By: Kaylee Greenlee 

Sen. Marco Rubio criticized one of America’s largest and most elite consulting firms Saturday for forbidding employees to participate in protests supporting a Russian opposition leader.

The Florida Republican denounced McKinsey & Company in a letter sent to Global Managing Partner Kevin Sneader for preventing the staff from publicly supporting Russian opposition leader Alexei Navalny after he was poisoned and detained by Russian President Vladimir Putin.

“[I]t strains credulity to believe the managing partner of Russia and CIS incorrectly characterized how McKinsey policy sought to interact with the Putin regime in his original email,” Rubio wrote. “Despite efforts to correct public perception now, this episode raises serious questions about McKinsey’s core values and corporate culture.”

“It is no secret that McKinsey maintains close business ties to Russian government agencies and Kremlin-linked companies,” Rubio continued.

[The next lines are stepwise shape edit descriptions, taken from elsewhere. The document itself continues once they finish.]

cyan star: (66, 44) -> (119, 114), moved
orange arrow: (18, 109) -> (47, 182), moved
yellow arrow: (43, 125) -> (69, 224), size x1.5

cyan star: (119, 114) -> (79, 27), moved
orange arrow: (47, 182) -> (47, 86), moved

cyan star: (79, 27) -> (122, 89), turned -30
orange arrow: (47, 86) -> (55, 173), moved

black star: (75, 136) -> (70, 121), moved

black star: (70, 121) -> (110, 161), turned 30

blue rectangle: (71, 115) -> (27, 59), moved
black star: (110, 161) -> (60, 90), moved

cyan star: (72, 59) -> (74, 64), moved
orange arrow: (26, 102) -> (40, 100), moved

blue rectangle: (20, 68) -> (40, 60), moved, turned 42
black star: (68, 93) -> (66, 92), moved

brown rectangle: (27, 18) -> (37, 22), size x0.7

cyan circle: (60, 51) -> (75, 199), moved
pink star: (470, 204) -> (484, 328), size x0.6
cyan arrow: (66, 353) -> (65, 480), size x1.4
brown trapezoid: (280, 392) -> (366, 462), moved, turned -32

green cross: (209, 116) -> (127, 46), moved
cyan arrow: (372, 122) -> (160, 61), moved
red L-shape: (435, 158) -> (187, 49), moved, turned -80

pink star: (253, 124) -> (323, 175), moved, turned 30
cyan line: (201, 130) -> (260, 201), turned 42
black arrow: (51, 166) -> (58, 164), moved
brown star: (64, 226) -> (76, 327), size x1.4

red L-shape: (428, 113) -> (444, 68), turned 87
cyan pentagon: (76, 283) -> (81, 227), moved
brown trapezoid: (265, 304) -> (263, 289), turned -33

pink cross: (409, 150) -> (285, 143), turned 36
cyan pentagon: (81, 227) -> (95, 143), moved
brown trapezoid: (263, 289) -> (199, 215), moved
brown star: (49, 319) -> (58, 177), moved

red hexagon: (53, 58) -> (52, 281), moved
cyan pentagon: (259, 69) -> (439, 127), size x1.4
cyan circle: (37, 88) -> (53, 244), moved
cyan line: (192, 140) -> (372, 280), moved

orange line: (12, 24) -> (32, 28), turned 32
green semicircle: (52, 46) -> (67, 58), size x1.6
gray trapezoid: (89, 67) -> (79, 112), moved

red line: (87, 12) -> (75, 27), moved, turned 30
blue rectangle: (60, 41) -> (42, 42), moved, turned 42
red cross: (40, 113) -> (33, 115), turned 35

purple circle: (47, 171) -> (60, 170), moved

Rubio has previously criticized the firm its relationships with authoritarian governments, such as the Chinese Communist Party and Kremlin-linked companies, according to the letter. He wrote that the managing partner for McKinsey’s North America operations, Liz Hilton Segel, gave his office “radically different” information regarding the company’s posture toward authoritarian regimes’ politics.

“With every new report of McKinsey & Company’s work with authoritarian regimes, I grow increasingly concerned about its work on behalf of the U.S. Government,” Rubio wrote.

Rubio questioned how the firm’s “no participation” stance was developed and whether the firm or any employees consulted with the Russian government prior to implementing the measure, according to the letter. An email from the firm encouraged employees to “stay neutral” and detailed a mandatory policy that prohibits employees from participating either publicly or privately in any political activity.

“As the initial guidance emailed to Moscow-based employees suggests, the company is little more than a tool for authoritarian repression,” Rubio wrote. “The Russian people deserve better. Russians are taking to the streets to protest a corrupt regime run by the thuggish despot Vladimir Putin who does everything in his power to silence dissent, including by poisoning and killing those who oppose him.”

The firm backtracked and allowed employees to participate in legal activities, according to Rubio.

“McKinsey supports its employees’ rights to participate legally and in a personal capacity in civic and political activities across the countries we operate in,” a company spokesman told the Daily Caller News Foundation after publication. “The recognition of these rights is unqualified.”